Improvvisamente, ma forse non inaspettatamente, sulla Germania è calato lo spettro dell’ingovernabilità. Le elezioni nel Land della Turingia hanno portato a condizioni... weimariane (e Weimar si trova appunto in Turingia): i partiti al governo a Berlino, CDU e SPD, raggiungono insieme solo il 30 per cento dei voti, per la CDU, che dal 33,5 crolla al 21,8 per cento, è la tredicesima sconfitta in tre anni, la SPD non può già più considerarsi un partito di massa con il suo 8,2 per cento (meno 4,2), La Cdu scivola al terzo posto, superata dalla formazione di estrema destra Aktion für Deutschland (AfD) che riesce a raddoppiare il suo risultato, da 10,6 a 23,5 per cento (nonostante o grazie al suo leader locale, il neo-nazista Björn Höcke). Grande vincitrice è Die Linke, il partito post-comunista nato sulle ceneri della SED tedesco-orientale, che diventa il primo partito, con 31 per cento dei voti (più 2,8), una vittoria unanimamente attribuita alla popolarità del suo leader e primo ministro del Land, Bodo Ramelow. Il problema ora è che questo Land non è più in grado di esprimere una coalizione di governo che abbia una maggioranza in parlamento: Die Linke, SPD e Verdi non hanno più i numeri per governare, un’alleanza fra CDU, SPD, Verdi e FDP neppure; siccome la CDU si rifiuta di coalizzarsi con die Linke e nessun partito intende allearsi con l’AfD, di fatto un eventuale governo di minoranza avrebbe le mani legate su gran parte del lavoro politico.

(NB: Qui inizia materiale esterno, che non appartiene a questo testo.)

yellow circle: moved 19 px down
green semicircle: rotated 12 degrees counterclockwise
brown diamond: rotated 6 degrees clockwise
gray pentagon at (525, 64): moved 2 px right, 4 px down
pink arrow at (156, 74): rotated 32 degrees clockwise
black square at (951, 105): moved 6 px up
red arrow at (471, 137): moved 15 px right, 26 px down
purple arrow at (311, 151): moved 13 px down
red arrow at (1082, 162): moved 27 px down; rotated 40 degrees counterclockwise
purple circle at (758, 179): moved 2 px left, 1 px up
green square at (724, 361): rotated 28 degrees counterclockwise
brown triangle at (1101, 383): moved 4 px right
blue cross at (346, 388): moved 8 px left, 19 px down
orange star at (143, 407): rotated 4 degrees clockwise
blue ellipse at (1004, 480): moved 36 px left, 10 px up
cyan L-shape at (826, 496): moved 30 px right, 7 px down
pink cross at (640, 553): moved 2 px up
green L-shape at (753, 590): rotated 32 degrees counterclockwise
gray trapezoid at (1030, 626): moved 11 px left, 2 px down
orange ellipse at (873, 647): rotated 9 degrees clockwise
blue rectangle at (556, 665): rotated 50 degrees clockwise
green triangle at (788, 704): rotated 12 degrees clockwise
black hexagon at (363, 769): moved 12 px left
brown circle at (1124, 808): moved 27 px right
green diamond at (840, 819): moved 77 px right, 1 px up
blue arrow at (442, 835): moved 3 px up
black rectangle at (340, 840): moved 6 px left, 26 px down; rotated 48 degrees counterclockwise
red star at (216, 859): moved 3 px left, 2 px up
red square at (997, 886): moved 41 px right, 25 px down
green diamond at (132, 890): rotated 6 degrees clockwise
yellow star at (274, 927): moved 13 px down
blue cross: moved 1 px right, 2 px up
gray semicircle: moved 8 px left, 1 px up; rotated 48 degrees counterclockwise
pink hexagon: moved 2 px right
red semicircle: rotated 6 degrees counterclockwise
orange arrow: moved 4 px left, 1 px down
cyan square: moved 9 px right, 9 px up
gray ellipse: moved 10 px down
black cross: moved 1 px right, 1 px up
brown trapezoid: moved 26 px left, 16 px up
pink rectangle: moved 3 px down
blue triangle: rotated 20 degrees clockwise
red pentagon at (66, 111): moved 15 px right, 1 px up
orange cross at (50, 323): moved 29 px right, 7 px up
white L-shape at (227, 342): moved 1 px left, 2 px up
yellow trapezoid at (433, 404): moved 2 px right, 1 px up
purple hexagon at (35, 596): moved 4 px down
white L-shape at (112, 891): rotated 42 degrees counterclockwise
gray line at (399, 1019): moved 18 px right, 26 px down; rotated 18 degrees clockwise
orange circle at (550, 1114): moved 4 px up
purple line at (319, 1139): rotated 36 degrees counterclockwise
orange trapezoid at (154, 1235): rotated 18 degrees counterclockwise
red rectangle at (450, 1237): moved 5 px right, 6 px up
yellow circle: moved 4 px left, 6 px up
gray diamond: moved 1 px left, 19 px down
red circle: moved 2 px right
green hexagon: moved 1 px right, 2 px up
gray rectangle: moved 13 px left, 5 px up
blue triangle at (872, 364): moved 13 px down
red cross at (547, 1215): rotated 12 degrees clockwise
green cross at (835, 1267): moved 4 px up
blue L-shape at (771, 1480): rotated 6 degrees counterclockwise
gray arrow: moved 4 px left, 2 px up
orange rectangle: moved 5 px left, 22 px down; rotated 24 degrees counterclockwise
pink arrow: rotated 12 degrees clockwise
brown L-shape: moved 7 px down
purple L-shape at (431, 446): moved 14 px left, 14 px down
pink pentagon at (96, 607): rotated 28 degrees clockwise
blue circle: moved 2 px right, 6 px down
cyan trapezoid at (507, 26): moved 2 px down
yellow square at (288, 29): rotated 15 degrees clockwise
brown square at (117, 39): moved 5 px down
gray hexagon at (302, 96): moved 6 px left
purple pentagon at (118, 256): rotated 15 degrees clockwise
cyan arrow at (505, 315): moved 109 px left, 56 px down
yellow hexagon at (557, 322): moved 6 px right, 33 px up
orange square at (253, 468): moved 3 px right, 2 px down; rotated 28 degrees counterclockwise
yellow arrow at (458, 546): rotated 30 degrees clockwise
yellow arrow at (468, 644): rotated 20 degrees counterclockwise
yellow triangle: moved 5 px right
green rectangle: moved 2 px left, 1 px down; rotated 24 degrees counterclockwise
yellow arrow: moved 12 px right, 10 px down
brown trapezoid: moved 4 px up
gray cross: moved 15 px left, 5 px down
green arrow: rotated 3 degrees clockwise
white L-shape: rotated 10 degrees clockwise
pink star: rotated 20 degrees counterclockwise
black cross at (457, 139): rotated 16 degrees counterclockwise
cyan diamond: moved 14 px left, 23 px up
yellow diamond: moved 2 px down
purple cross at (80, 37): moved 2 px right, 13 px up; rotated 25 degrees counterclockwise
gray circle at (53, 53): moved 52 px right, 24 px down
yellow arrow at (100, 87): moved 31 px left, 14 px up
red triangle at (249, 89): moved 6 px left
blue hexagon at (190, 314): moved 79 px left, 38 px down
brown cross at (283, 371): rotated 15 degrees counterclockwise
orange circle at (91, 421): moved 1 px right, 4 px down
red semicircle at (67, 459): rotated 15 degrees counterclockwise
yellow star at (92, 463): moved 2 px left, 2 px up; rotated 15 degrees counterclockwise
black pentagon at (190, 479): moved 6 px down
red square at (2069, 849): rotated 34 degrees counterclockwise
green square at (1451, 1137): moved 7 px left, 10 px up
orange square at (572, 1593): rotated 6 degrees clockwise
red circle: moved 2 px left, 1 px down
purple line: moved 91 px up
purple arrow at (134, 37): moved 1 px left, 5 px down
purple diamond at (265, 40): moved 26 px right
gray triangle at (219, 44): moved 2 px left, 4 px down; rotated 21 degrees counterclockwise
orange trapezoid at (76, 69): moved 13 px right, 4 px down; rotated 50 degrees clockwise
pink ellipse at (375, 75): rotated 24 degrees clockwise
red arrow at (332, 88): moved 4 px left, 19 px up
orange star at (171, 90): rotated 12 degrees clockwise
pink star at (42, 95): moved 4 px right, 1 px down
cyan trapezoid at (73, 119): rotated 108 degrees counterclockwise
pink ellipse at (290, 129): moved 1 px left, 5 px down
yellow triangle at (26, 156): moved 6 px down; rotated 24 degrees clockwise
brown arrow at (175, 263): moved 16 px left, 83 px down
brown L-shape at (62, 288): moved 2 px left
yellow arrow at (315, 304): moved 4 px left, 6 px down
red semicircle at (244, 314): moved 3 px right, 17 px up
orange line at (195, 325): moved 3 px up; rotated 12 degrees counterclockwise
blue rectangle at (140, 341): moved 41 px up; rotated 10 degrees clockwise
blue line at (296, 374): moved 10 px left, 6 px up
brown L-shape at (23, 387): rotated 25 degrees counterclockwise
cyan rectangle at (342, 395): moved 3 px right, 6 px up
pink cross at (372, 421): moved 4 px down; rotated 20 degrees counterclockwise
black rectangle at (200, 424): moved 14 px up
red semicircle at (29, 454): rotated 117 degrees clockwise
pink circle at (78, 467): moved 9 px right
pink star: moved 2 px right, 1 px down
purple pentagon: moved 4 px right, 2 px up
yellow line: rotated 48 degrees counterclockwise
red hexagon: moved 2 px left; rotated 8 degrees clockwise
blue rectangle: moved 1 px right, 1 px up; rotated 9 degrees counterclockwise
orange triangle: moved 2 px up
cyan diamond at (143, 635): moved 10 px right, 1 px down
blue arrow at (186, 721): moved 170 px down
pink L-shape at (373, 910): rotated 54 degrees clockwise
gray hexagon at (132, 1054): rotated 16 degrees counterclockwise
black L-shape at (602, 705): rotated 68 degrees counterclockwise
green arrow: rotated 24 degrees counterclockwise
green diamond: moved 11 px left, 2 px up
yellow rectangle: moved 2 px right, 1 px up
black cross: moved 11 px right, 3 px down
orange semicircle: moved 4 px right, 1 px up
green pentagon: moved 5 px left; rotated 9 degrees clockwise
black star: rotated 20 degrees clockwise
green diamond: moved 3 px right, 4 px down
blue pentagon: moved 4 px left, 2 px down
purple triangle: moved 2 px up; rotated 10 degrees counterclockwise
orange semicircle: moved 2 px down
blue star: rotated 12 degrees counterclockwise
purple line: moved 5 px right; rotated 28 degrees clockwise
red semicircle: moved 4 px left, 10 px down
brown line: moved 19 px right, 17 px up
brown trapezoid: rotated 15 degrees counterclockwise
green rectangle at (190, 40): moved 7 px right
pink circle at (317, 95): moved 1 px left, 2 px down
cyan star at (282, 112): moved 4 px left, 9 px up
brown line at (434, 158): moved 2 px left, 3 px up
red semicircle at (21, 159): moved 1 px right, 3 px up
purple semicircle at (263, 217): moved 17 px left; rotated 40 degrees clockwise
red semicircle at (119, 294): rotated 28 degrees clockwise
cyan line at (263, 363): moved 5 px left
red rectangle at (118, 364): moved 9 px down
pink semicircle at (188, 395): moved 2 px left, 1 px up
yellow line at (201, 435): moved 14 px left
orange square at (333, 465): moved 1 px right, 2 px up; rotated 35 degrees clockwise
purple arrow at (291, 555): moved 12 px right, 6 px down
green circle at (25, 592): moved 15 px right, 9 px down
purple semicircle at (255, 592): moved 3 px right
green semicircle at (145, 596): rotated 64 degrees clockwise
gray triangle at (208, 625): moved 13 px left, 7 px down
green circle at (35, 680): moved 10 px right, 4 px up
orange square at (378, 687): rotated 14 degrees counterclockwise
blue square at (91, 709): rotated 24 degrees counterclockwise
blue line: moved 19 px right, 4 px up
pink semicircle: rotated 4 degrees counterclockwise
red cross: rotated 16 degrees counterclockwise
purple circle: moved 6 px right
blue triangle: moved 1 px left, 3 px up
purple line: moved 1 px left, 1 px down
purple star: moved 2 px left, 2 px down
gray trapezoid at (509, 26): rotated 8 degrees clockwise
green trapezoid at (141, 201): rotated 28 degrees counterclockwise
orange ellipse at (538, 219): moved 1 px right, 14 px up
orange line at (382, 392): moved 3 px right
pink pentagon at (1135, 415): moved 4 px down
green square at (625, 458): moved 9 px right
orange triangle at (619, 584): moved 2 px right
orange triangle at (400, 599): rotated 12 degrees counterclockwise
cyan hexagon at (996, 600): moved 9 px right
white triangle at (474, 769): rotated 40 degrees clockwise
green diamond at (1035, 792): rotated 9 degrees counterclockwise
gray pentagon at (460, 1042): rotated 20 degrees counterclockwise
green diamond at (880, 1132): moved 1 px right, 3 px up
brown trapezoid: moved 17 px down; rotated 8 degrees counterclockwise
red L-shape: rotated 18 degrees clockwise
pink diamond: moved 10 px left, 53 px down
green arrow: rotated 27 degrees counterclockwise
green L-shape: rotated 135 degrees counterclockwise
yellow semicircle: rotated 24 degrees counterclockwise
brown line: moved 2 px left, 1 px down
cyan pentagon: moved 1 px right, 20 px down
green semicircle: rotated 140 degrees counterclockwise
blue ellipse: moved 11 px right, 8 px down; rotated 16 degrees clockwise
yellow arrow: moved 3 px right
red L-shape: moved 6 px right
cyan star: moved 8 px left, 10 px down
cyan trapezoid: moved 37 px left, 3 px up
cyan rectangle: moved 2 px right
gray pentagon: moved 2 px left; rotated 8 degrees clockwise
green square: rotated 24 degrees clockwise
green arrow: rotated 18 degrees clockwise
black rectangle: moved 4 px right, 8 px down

Se consideriamo che queste perdite arrivano nel solco di quelle subite in Sassonia, dove CDU, SPD (anche lì sotto l’8 per cento) ma anche die Linke (che non aveva un Ramelow da vantare) hanno perso massicciamente, si può immaginare quale clima vige a Berlino nelle segreterie di CDU e SPD. L’ennesimo risultato negativo della CDU spinge gli oppositori della presidente Annegret Kramp-Karrenbauer a chiederne le dimissioni, o perlomeno a rinunciare al cancellierato, quando si sarà ritirata Angela Merkel. La temperatura della situazione interna al partito si potrà misurare a fine novembre a Lipsia, al Congresso del partito. Si coglie comunque un’urgenza di ridefinire l’orientamento della CDU (in tema ambientale e di migrazione, in particolare) e quindi di chiedersi se abbia ancora senso portare avanti la Grosse Koalition con la SPD, che tanti voti sta costando da anni a entrambi i partiti. Se lo chiede anche la SPD, che a inizio dicembre deciderà formalmente se andare avanti a governare con Angela Merkel fino alla fine della legislatura, nel 2021.
Ma l’alternativa alla Grosse Koalition quale sarebbe? Come in Turingia, anche a Berlino mancano i numeri per maggioranze diverse. Il fatto che AfD rubi voti a CDU, SPD, die Linke e Verdi, mette in pericolo la stabilità del paese, che, lo ricordiamo, è il motore dell’Unione europea. Nonostante sia chiaro che la AfD abbia una contaminazione neo-nazista, guadagna ovunque voti, ciò che rivela la pericolosità del malessere di strati importanti della società, in particolare in una Germania che solo da qualche decennio era riuscita a scrollarsi di dosso il passato nazista. Una tendenza non solo tedesca, tuttavia: la registriamo anche in Francia, in Italia, in Ungheria.
Il dopo-Merkel si preannuncia difficile. Se poi consideriamo che in Italia Matteo Salvini sta preparando la sua marcia (di ritorno) su Roma, primeggiando alle regionali in Umbria (dove si squagliano i 5 Stelle), che dalle prossime elezioni potrebbe uscire una Spagna ancora poco governabile, mentre in Francia occorrerà vedere che cosa succederà alle presidenziali del 2022, lo scenario che si prospetta per importanti Stati europei e per l’Unione europea è preoccupante.